Das stoisch in sich verharrende you can stand on one leg (but you shouldn’t) ist spätestens dann stark, wenn die Gesangsharmonien den Song hochheben – zumal Falco irgendwann ohnedies die Handbremse löst. In hey dave, don’t date yourself mag die Ausführung der zugrunde liegenden Idee (durchaus exemplarisch) zu dünn sein und keinerlei Entwicklung einsetzen, doch der Kontrast aus filigraner Zurückgenommenheit und einer mit kumpelhaften Chören hymnischer im getragenen Tempi walzenden Erhebung ist durchaus einnehmend. Und getting stuck is funny sometimes bleibt mit seiner zackigen Art nicht nur griffiger hängen als der Rest, sondern hat auch ein knappes, aber schön bissig anziehendes Finale – auch wenn die packende Kraft der Performance fehlt.

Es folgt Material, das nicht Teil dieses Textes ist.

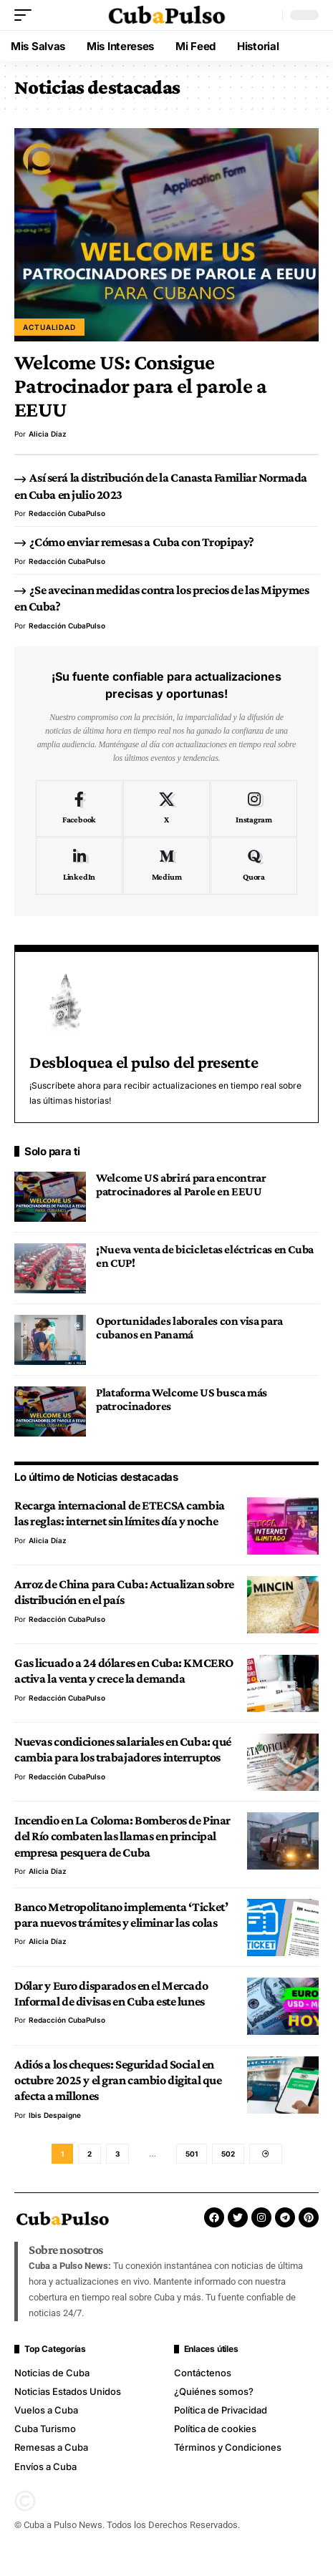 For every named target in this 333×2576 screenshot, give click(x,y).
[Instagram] (254, 808)
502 (228, 2153)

Der Rest von You Are the Ambulance bietet allerdings eine mediokre Substanz und ist immer wieder durchzogen von wenig schlüssigen Entscheidungen. In newly colonised moon scheinen drei Gitarrenspuren ausgemergelt aneinander vorbeizuspielen, werden dann aber doch von einem stacksenden Rhythmus zusammengehalten. So schrammelt der Opener vor sich hin und mündet plötzlich in aus dem Nichts kommenden, zusammenhanglos-wirren Fanfaren und einer „Ladies and gentlemen, this is your Captain speaking!“-Ansprache. Am anderen Ende lässt health pt.1 seinen Bass zu dystopischen Synthwave-Rumoren knarzen, wenngleich die eingestreuten majestätischen Wände willkürlich gewählt anmuten. Spätestes, wenn das holprig übernehmende health pt.2 sie unmotiviert wieder über Bord wirft, stattdessen praktisch abrupt den nach vorne gehende Punker initiiert, giftig umschaltet, aber keinerlei Relation zu Part 1 erkennen lässt und die manchmal vielversprechende, aber bisweilen arg sporadische Ader der Platte ohne Masterplan destilliert.

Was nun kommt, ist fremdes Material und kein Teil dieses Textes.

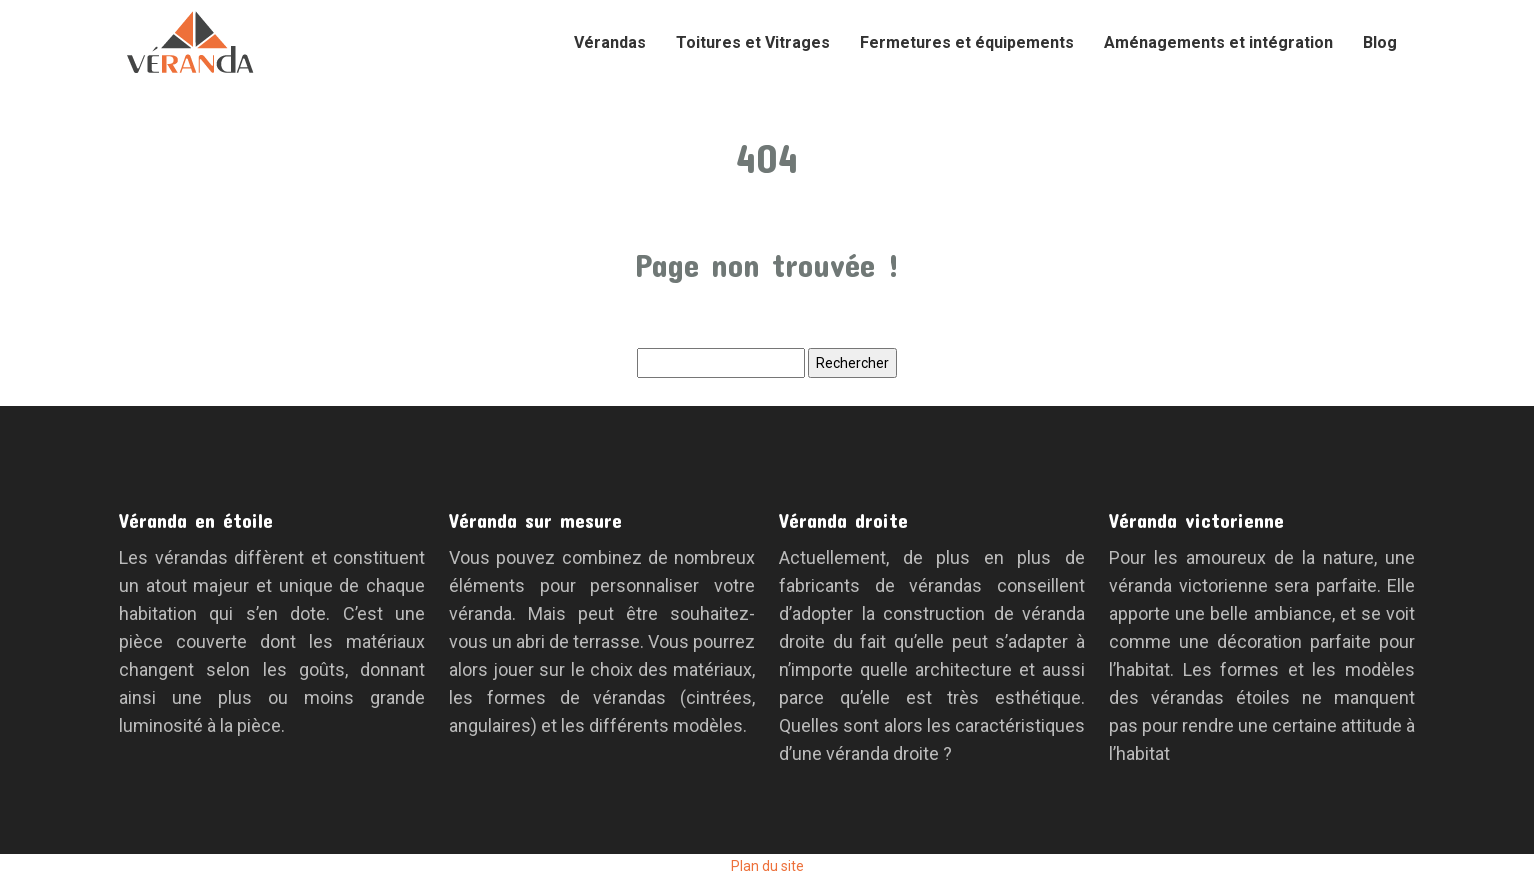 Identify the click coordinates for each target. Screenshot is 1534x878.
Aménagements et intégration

Real tennis begnügt sich dagegen ein heulender Standard zu sein, der überschwänglich wirken will, aber keine zwingende Melodie in der Dringlichkeit anbieten kann, während das kirmesartig hüpfende mister conviction sich so clownesk-simpel konstruiert immer wieder entschleunigt im Kreis drehend die Nervgrenze penetriert. The brain is not a lever ist einer dieser asketisch davonlaufenden Rocker, wie Graham Coxon sie dereinst gerne (und besser) rausgehauen hat, nur dass Falco dazu eine seiner mittlerweile etwas ausgerutschten Tiraden rezitiert.
Und optics of a nurse könnte eben dort als eingesprochene Anti-Rassismus-Millieustudie mit gruseliger Farfisa-Orgel und betont trockenem Bass als groovende Annäherung an den Okkult Rock durchgehen – tut es aber nicht. Wie alles auf You Are the Ambulance bleibt der Anriss auch hier nur eine vage Option mit viel egozentrischem Charisma, aber ohne Konsequenz.